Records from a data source
((

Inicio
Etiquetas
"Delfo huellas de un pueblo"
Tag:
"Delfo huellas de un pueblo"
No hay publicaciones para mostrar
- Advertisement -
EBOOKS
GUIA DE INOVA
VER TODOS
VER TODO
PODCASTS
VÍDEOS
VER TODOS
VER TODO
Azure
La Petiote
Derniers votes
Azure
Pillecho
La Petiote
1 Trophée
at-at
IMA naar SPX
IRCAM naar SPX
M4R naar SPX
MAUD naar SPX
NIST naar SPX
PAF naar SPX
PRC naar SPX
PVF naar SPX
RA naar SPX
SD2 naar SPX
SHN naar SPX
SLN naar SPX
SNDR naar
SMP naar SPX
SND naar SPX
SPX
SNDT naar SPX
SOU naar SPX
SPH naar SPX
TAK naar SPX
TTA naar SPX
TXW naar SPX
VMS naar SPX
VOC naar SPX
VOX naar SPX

))
((

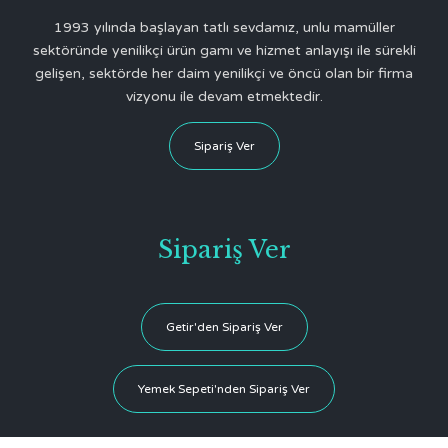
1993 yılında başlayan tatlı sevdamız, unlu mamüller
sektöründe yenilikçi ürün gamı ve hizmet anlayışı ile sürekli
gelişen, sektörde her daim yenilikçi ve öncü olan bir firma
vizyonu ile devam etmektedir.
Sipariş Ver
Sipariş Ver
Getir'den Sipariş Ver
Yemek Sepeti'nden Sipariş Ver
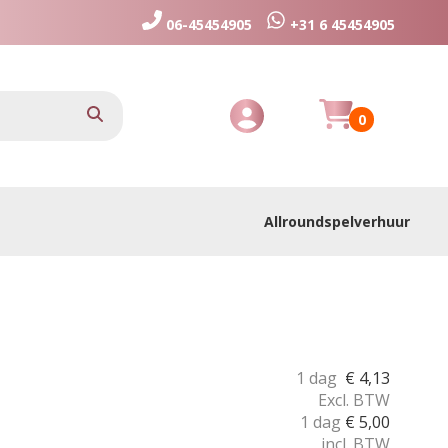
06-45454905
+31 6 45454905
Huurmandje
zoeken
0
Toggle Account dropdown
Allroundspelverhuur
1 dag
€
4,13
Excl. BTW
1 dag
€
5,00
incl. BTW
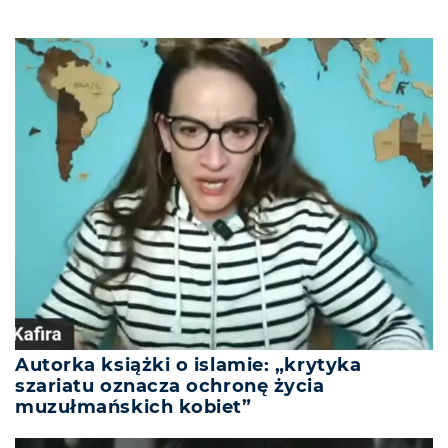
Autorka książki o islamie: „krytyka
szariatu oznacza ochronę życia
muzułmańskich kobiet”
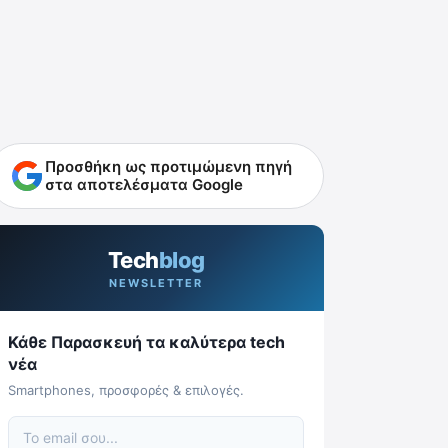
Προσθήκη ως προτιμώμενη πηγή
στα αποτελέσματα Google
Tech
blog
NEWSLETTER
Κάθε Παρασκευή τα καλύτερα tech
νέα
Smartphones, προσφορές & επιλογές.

))
((

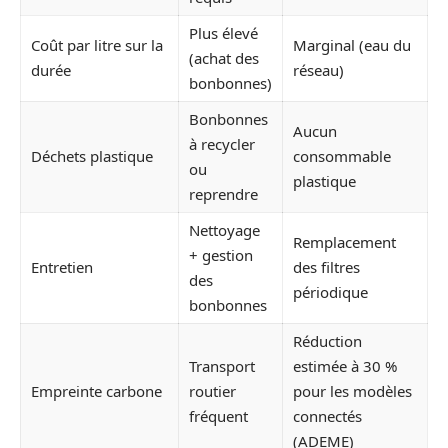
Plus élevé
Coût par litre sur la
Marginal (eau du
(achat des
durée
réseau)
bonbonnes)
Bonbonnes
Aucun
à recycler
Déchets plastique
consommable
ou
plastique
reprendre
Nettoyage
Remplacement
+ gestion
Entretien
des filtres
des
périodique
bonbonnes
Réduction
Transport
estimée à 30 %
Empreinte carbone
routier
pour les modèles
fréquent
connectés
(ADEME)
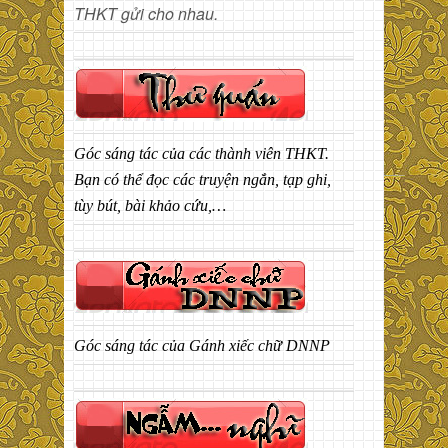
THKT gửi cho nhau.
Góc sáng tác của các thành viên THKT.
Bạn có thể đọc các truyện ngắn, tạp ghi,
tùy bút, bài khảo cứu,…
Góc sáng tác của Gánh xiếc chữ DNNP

))

Give back exactly the lines above, from the line containing "No hay publicaciones para mostrar" through the line containing "VOX naar SPX", with both end lines and nothing more.

No hay publicaciones para mostrar
- Advertisement -
EBOOKS
GUIA DE INOVA
VER TODOS
VER TODO
PODCASTS
VÍDEOS
VER TODOS
VER TODO
Azure
La Petiote
Derniers votes
Azure
Pillecho
La Petiote
1 Trophée
at-at
IMA naar SPX
IRCAM naar SPX
M4R naar SPX
MAUD naar SPX
NIST naar SPX
PAF naar SPX
PRC naar SPX
PVF naar SPX
RA naar SPX
SD2 naar SPX
SHN naar SPX
SLN naar SPX
SNDR naar
SMP naar SPX
SND naar SPX
SPX
SNDT naar SPX
SOU naar SPX
SPH naar SPX
TAK naar SPX
TTA naar SPX
TXW naar SPX
VMS naar SPX
VOC naar SPX
VOX naar SPX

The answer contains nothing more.